**Aim of the exercise:** Which lines of the entries below contain the string "also"? Copy each one.

Page-level text extractions
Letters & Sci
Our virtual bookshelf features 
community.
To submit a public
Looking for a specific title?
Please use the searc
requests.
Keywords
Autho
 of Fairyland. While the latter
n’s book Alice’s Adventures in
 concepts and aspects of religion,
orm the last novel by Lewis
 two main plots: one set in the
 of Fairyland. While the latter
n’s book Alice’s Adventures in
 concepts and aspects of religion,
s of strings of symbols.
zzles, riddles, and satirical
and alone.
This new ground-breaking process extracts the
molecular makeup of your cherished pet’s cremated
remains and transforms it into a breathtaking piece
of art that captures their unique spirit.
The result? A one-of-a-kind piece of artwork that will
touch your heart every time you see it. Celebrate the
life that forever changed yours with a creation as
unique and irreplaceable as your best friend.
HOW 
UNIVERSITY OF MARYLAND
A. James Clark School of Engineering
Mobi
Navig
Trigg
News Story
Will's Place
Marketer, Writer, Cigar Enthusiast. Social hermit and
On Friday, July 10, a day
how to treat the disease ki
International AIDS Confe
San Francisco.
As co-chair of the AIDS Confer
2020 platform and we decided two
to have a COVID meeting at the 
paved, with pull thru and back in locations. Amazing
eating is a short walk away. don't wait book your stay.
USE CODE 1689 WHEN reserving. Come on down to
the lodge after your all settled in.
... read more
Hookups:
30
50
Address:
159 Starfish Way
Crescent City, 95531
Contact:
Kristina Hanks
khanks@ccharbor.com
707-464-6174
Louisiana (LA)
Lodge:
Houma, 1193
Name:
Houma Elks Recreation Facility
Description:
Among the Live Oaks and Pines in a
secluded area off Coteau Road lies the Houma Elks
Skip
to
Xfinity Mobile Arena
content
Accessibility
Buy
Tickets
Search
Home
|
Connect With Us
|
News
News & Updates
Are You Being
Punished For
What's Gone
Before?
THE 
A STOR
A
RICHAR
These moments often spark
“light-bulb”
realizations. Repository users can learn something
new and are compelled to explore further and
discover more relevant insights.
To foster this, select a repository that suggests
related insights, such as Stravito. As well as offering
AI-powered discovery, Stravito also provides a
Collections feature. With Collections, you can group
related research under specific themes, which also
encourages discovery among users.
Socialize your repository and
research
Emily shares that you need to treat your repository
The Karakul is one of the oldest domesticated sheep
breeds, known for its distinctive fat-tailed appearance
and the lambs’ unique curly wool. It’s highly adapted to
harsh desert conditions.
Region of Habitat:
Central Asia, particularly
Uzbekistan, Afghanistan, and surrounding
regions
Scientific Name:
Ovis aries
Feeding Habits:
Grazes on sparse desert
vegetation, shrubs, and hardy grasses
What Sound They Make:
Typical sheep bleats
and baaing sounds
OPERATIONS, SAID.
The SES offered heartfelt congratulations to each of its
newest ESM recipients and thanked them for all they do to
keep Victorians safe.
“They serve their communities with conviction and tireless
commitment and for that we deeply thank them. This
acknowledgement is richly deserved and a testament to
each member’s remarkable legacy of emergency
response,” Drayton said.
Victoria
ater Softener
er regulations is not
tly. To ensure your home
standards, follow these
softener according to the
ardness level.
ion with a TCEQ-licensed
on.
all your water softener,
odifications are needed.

**Expected answer:**
AI-powered discovery, Stravito also provides a
related research under specific themes, which also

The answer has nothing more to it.